A taxa de sobrevida global nesse mesmo período, ou seja, a quantidade de pacientes vivos, independentemente de a doença ter voltado ou não, também foi de 45%. Em outras palavras, isso significa que o protocolo é ideal para idosos mais frágeis, garantindo eficácia com baixa toxicidade nessa população.

O estudo foi realizado por pesquisadores do Einstein Hospital Israelita. Os resultados foram apresentados durante o encontro anual da ASH (Sociedade Americana de Hematologia), que aconteceu em Orlando, Flórida, nos Estados Unidos, entre os dias 6 e 9 de dezembro.

O transplante de medula óssea, como é popularmente conhecido o transplante de células-tronco hematopoéticas (TCH), substitui as células doentes da medula por células saudáveis de um doador.

O procedimento é feito em pacientes com leucemias (que afetam células sanguíneas da medula), mieloma múltiplo (que afeta celular de defesa) e síndromes mielodisplásicas (que afetam a produção de células saudáveis).

Antes de realizar um transplante desse tipo, os pacientes precisam tomar uma série de medicamentos e realizar radiação para preparar o corpo.

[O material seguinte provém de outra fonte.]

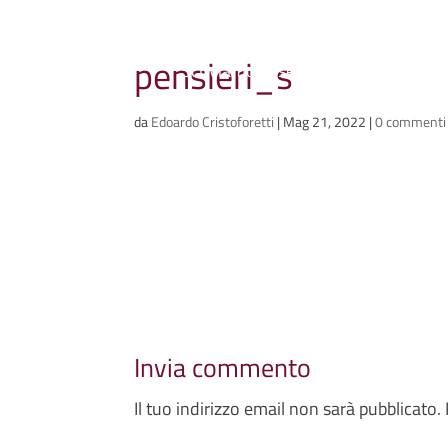
Ammazzacaffè
pensieri_s
Scriviamo cose, intervistiamo gent
da
Edoardo Cristoforetti
|
Mag 21, 2022
|
0 commenti
Invia commento
Il tuo indirizzo email non sarà pubblicato.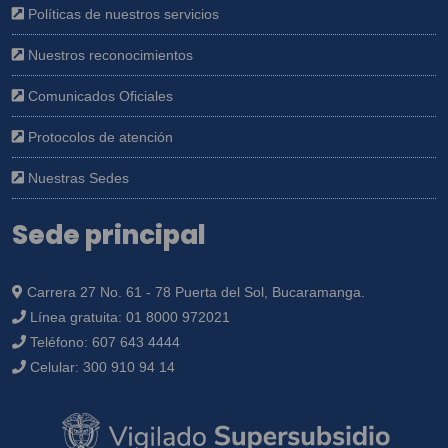
Políticas de nuestros servicios
Nuestros reconocimientos
Comunicados Oficiales
Protocolos de atención
Nuestras Sedes
Sede principal
Carrera 27 No. 61 - 78 Puerta del Sol, Bucaramanga.
Línea gratuita:
01 8000 972021
Teléfono:
607 643 4444
Celular:
300 910 94 14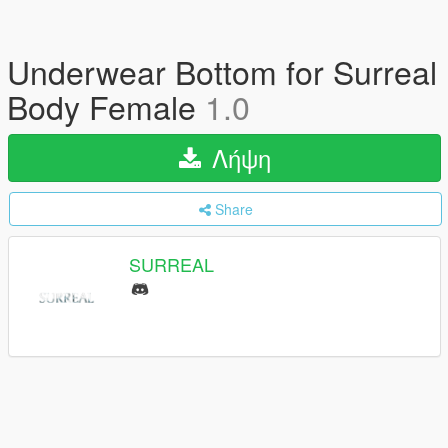
Underwear Bottom for Surreal
Body Female
1.0
Λήψη
Share
SURREAL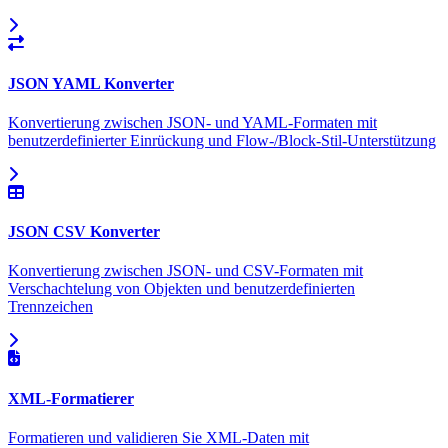
JSON YAML Konverter
Konvertierung zwischen JSON- und YAML-Formaten mit
benutzerdefinierter Einrückung und Flow-/Block-Stil-Unterstützung
JSON CSV Konverter
Konvertierung zwischen JSON- und CSV-Formaten mit
Verschachtelung von Objekten und benutzerdefinierten
Trennzeichen
XML-Formatierer
Formatieren und validieren Sie XML-Daten mit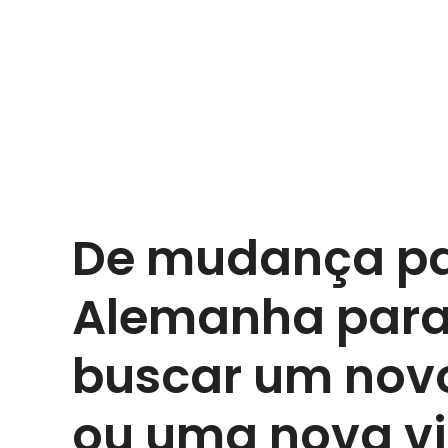
De mudança pa
Alemanha para
buscar um nov
ou uma nova v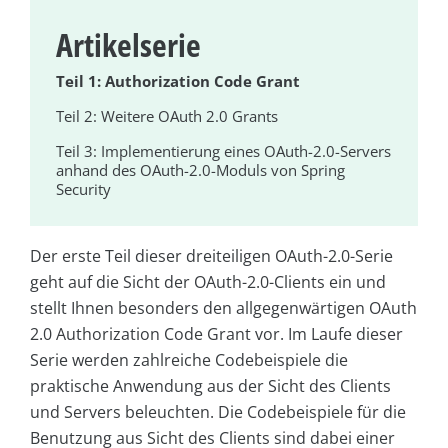
Artikelserie
Teil 1: Authorization Code Grant
Teil 2: Weitere OAuth 2.0 Grants
Teil 3: Implementierung eines OAuth-2.0-Servers
anhand des OAuth-2.0-Moduls von Spring
Security
Der erste Teil dieser dreiteiligen OAuth-2.0-Serie
geht auf die Sicht der OAuth-2.0-Clients ein und
stellt Ihnen besonders den allgegenwärtigen OAuth
2.0 Authorization Code Grant vor. Im Laufe dieser
Serie werden zahlreiche Codebeispiele die
praktische Anwendung aus der Sicht des Clients
und Servers beleuchten. Die Codebeispiele für die
Benutzung aus Sicht des Clients sind dabei einer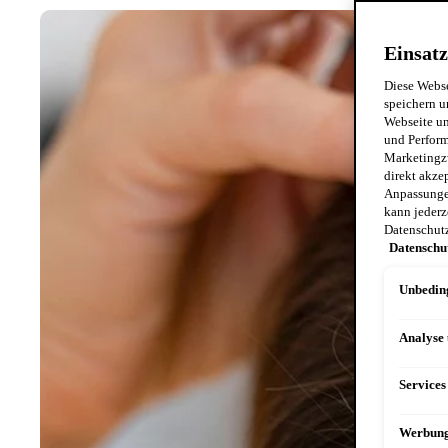
Einsatz
Diese Webse
speichern u
Webseite un
und Perform
Marketingz
direkt akze
Anpassungen
kann jederz
Datenschut
Datenschu
Unbeding
Analyse
Services
Werbun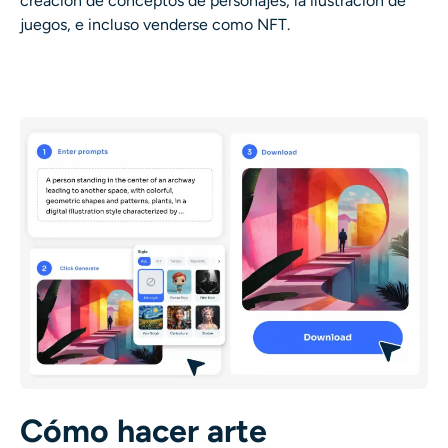
creación de conceptos de personajes, la ilustración de
juegos, e incluso venderse como NFT.
Cómo hacer arte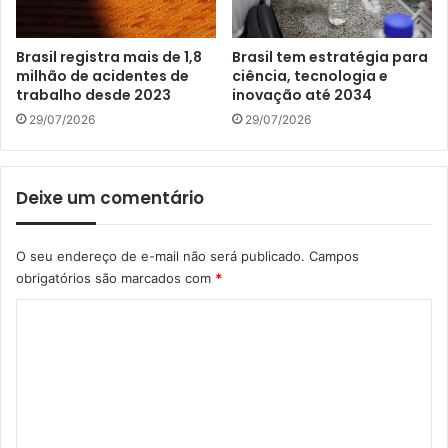
Brasil registra mais de 1,8
Brasil tem estratégia para
milhão de acidentes de
ciência, tecnologia e
trabalho desde 2023
inovação até 2034
29/07/2026
29/07/2026
Deixe um comentário
O seu endereço de e-mail não será publicado.
Campos
obrigatórios são marcados com
*
C
o
m
e
n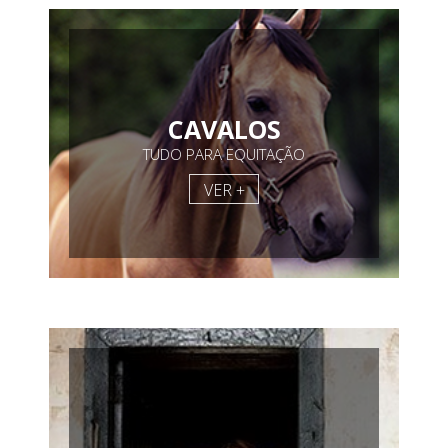
CAVALOS
TUDO PARA EQUITAÇÃO
VER +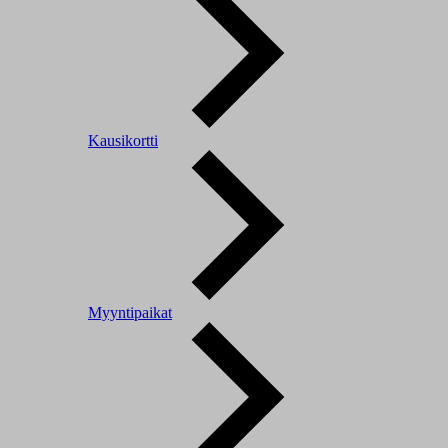
Kausikortti
Myyntipaikat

No protocolo padrão, o processo é mais agressivo e pode ser perigoso, principalmente para idosos com mais fragilidades e com outros problemas de saúde.

LEIA MAIS

"Nessa etapa de condicionamento para preparar o corpo para o transplante, o paciente é submetido a quimioterapia e radioterapia em altas doses. Essa é uma etapa muito crítica e pesada, porque gera alta toxicidade. Alguns pacientes podem morrer", afirma Mariana Kerbauy, especialista em hematologia e transplante de medula, e médica do Einstein Hospital Israelita.

O estudo do Einstein avaliou 28 idosos, com média de idade de 67 anos, entre 2017 e 2024. Metade deles tinha doença ativa ou resistente a tratamentos anteriores, ou seja, eram casos mais difíceis. Todos foram acompanhados por cerca de 34 meses.

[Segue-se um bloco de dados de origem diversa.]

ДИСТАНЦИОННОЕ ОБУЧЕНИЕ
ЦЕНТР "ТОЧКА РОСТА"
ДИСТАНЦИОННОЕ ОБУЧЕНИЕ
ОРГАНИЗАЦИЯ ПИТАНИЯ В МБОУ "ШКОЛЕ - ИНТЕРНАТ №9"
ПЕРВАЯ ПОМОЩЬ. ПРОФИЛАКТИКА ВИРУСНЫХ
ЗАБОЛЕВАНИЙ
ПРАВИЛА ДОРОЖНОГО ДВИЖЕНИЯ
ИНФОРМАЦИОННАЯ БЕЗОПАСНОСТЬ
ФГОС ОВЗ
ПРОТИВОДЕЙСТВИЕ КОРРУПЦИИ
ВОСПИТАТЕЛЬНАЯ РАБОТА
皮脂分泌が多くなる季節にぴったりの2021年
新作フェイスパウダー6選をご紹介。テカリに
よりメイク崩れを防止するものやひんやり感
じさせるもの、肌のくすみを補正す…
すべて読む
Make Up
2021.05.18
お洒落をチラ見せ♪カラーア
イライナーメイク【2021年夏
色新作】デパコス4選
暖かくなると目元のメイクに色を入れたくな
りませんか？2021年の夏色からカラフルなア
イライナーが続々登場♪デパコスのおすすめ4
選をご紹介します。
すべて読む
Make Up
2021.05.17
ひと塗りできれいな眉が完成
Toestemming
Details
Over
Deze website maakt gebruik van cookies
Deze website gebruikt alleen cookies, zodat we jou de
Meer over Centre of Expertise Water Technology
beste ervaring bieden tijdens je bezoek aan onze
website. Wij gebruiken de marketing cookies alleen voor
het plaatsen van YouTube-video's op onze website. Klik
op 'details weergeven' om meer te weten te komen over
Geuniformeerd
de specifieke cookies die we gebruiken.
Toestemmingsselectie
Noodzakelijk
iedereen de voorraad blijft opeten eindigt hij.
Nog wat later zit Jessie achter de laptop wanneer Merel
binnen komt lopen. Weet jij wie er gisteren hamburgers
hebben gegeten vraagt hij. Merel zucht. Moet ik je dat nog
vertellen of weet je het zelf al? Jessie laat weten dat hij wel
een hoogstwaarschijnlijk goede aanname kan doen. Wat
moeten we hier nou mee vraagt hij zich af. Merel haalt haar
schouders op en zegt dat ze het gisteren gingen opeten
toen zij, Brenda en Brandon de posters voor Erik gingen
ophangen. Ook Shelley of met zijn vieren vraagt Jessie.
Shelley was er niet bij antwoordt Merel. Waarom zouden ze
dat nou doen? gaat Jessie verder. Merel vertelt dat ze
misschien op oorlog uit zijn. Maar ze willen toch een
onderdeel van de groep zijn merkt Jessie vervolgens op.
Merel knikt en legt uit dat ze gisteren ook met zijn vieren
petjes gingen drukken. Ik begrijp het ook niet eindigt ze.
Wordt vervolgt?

Os pesquisadores usaram uma combinação mais tolerável no preparo dos pacientes: busulfano e fludarabina para uma quimioterapia mais leve e uma radiação mais precisa.

Os pacientes foram submetidos a uma irradiação de medula direcionada (TMI), que é mais focada do que a técnica tradicional, chamada de irradiação corporal total (TBI). Ambos os procedimentos destroem as células malignas.

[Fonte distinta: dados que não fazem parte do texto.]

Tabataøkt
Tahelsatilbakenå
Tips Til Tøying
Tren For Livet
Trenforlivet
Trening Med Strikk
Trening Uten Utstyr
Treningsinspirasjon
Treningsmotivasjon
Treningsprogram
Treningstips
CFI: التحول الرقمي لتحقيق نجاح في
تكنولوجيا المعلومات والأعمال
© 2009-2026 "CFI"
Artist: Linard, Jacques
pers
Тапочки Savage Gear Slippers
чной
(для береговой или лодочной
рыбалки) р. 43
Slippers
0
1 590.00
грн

Na TMI, a radiação é aplicada de forma precisa e direta na medula óssea, localizada em todo o esqueleto, e é ajustada para atingir principalmente as áreas necessárias.

"Quando a gente faz a radioterapia tradicional, a gente irradia o corpo inteiro do paciente. Então acaba sendo tóxico para o pulmão, para o intestino. Mas na irradiação direcionada, a gente desenha exatamente onde a radiação vai chegar", diz Kerbauy.

A vantagem é que a TMI ajuda a proteger outros órgãos e tecidos que não precisam ser irradiados, o que aumenta a eficácia e reduz os efeitos colaterais, colmo vermelhidão da pele, queda de pelos, diarreia e alterações no paladar.

O paciente permanece deitado enquanto uma máquina distribui feixes de radiação de alta energia nas áreas-alvo da medula óssea. O procedimento leva cerca de 30 minutos a uma hora e costuma ser indolor.

"Mostramos que é factível realizar transplante em pacientes idosos que, com o protocolo convencional, não tolerariam o preparo e dificilmente se curariam. Com essa técnica, conseguimos tratar com sucesso essa população antes excluída", afirma Kerbauy.

ENTENDA OS RESULTADOS DO ESTUDO

Problema tradicional:

- Pacientes idosos com leucemia grave ou síndromes mielodisplásicas precisam de transplante de medula para ter chance de cura.

- Mas o condicionamento clássico (quimioterapia e radioterapia) é tóxico demais para eles, pois causa falência de órgãos e infecções.

- Com isso, idosos não conseguem fazer o transplante. Sem transplante, dificilmente se curam, pois a doença progride e mata.

A solução com a nova técnica:

- Com TMI (radiação precisa só na medula), a toxicidade cai drasticamente, pois a radiação é direcionada apenas nas áreas necessárias, protegendo outros órgãos e tecidos.

- Com o novo protocolo, portanto, idosos conseguem tolerar o preparo: fazem o transplante com sucesso e alcançam maior chance de cura.

O repórter viajou a convite da Johnson & Johnson.